Progressives have attacked the Trump budget and Senate health care bill as a full of “cuts.” When you hear such beltway rhetoric, it’s important to double-check the math.

While various interests have attacked President Trump’s spending plan for all of its apparent “cuts,” it actually maintains the high levels of spending found during the Obama administration, and contains no actual reduction in the amount of money the government plans to spend. The same holds true for the crushing “cuts” to Medicaid that can supposedly be found in the Senate’s health care bill.

Per the latest Congressional Budget Office estimates, Medicaid spending would rise from $393 billion in 2017 to $464 billion in 2026. That amounts to an increase of 18 percent, or $71 billion. Some cut. Democrats may fret that this increase isn’t as high as the one called for under current law, but it’s hardly an actual reduction in outlays.

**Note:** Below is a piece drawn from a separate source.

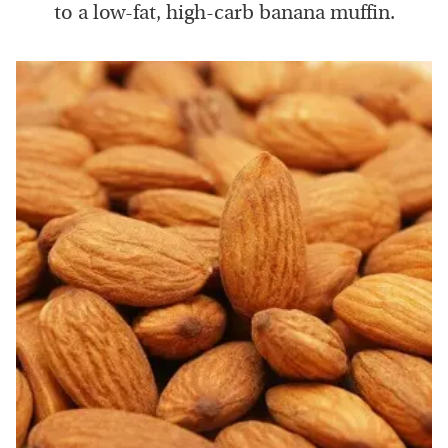
to a low-fat, high-carb banana muffin.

“When I was at the White House in 2001, federal Medicaid spending was $129 billion,” Ari Fleischer, former White House press secretary to George W. Bush, told Fox News. “My point is in Washington, spending only goes up. The issue today is how much should Medicaid spending increase — by a lot or by a huge amount? There are no cuts.”

He also commented on Twitter, comparing the increase to a worker who gets a lower-than-expected raise. “Your salary today is $50k,” he tweeted. “Your boss promises it will be $100k in 10 years. Instead, you get $75k. Did you get a $25k raise or a $25k cut?”

Democrats can parse the word “cut” all day long, but spending for Medicaid and other programs — even under the “devastating” Senate proposal — continues its inexorable trend: and that’s up, up and away.